Benton also made a point of saying he did not want his name included on a plaque with other lawmakers as part of the King statue at the Capitol. He had opposed erecting the statue at the Capitol, saying the statehouse grounds were reserved to memorialize elected officials only.

When asked if Benton had repudiated his earlier positions, McMichen declined to comment. However, the fact that the appointment would be controversial did not come as a surprise.

“I was shocked it took you as long to call as it did,” McMichen told an AJC reporter Friday.

Because he was stripped of his committee chairmanship when the General Assembly was not in session, Benton sat out of House leadership for just one legislative year. His new role as chair of the retirement committee arguably is a promotion, since that committee oversees large financial funds and has more legislation assigned to it.

Ralston has never publicly criticized Benton by name, and apart from the temporary demotion from House leadership, the controversies have had little impact on the seven-term legislator from Jackson County. Benton handily defeated his opponent in the Republican primary last year and was unopposed in the general election.

The announcement comes as Atlanta prepares to observe what would have been King’s 90th birthday. McMichen said the timing of Benton’s appointment was unrelated to the annual holiday.
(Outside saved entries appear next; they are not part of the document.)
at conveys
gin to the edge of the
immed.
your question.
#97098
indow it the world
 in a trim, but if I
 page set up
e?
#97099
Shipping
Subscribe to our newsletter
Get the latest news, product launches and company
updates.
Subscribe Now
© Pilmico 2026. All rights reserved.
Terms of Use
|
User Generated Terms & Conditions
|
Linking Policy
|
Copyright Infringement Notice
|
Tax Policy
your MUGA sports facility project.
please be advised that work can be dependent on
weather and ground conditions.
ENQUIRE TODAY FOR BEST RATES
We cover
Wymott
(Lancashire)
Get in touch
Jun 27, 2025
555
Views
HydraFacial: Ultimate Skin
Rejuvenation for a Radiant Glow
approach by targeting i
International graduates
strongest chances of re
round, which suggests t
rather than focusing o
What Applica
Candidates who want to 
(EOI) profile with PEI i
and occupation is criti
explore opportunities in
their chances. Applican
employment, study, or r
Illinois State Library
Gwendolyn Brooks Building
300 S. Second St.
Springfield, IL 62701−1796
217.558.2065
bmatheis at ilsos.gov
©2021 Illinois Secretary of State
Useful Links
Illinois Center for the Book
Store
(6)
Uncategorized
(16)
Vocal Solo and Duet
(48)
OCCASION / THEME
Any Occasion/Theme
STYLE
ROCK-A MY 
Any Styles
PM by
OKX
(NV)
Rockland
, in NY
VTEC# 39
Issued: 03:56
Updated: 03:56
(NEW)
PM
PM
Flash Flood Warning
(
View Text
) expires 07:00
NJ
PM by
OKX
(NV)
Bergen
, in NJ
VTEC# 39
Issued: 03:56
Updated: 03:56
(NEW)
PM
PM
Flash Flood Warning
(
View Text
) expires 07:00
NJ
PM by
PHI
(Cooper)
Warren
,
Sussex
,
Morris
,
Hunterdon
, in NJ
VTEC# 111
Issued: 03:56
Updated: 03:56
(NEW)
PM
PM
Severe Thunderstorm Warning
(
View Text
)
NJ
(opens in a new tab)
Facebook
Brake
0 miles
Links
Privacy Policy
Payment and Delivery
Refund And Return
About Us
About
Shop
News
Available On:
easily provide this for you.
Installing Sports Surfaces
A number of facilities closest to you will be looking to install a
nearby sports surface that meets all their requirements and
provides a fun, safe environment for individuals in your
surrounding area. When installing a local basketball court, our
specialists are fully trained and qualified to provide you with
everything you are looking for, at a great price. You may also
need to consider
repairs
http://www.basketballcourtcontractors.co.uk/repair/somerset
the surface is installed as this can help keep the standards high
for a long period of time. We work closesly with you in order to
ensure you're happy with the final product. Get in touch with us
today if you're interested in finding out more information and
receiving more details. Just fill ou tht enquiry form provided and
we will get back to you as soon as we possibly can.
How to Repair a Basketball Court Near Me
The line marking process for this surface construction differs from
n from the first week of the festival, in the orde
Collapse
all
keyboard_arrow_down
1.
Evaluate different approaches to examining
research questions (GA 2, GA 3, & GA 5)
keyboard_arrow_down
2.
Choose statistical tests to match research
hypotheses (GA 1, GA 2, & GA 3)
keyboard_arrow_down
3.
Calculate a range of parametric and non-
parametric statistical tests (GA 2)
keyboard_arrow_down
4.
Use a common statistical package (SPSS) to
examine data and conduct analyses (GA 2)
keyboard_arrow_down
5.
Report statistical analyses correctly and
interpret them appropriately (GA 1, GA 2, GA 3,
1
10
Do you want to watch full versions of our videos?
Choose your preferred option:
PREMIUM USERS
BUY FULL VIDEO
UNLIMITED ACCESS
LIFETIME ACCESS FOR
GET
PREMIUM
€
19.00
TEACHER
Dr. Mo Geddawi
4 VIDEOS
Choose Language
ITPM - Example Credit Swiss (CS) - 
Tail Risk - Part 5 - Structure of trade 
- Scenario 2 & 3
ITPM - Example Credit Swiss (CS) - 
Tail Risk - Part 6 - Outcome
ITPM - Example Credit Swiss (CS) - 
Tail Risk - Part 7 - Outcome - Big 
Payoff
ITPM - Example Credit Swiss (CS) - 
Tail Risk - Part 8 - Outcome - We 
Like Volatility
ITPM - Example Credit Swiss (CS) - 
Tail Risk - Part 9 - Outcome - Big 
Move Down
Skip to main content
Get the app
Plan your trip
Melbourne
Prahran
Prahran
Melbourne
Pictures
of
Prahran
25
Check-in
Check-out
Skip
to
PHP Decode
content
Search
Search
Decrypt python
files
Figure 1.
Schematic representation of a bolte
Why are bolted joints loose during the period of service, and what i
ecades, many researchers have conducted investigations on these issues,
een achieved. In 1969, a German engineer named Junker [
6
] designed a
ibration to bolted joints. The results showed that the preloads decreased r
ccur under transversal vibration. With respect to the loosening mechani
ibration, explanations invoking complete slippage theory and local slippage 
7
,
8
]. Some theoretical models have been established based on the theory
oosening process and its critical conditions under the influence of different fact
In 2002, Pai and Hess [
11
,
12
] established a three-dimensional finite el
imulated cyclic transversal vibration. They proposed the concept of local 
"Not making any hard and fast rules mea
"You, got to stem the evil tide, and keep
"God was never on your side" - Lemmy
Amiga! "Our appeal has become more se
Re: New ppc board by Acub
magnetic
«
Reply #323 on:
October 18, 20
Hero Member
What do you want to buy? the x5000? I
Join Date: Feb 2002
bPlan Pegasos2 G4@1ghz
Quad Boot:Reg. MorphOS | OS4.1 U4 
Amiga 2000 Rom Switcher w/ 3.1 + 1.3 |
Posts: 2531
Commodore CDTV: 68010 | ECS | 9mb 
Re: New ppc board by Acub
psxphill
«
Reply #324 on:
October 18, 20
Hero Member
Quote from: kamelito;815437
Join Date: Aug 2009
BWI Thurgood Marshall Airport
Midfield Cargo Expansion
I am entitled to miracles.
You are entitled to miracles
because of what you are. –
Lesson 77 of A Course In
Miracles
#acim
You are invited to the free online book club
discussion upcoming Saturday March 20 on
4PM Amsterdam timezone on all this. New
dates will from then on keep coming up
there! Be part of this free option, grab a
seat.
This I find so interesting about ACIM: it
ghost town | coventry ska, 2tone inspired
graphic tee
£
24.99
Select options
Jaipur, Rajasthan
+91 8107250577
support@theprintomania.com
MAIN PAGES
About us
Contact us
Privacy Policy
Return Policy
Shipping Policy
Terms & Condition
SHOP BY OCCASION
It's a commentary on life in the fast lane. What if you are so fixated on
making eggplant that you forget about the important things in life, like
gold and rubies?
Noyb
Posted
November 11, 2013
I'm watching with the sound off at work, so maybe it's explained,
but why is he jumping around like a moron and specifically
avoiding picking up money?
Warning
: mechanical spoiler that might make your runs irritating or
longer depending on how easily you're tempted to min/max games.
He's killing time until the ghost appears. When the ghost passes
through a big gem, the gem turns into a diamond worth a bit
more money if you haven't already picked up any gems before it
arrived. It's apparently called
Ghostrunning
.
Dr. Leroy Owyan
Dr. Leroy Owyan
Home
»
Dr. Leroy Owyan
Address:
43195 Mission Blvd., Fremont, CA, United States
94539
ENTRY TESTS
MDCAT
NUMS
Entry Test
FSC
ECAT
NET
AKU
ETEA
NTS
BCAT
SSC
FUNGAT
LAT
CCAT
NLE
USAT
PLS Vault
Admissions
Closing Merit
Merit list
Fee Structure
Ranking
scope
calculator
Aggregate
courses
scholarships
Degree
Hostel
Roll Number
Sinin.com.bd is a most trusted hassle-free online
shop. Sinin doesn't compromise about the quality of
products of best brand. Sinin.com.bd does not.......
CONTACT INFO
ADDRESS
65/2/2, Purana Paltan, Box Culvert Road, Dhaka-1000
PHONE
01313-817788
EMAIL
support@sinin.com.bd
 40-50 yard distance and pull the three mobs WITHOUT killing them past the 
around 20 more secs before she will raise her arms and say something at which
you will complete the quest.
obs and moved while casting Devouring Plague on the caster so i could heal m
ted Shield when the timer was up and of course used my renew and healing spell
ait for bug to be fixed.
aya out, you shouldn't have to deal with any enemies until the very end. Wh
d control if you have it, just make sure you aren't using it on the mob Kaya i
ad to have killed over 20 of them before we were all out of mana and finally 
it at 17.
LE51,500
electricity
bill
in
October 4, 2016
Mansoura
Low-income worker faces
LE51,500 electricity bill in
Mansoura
“The (state) constitution dictates when we have to come into session. Dr. King was born on a certain date and the two happen to come within a week of each other on the calendar and we always announce committee assignments at the end of the first week of session,” McMichen said. “That’s where we are.”

Our reporting

State Rep. Tommy Benton, R-Jefferson, was stripped of a committee assignment in 2017 after he distributed to House colleagues in 2017 entitled, “The Absurdity of Slavery as the Cause of the War Between the States.” The AJC had previously reported on Benton’s statements about the Ku Klux Klan, the Confederacy and Southern history that many called racist.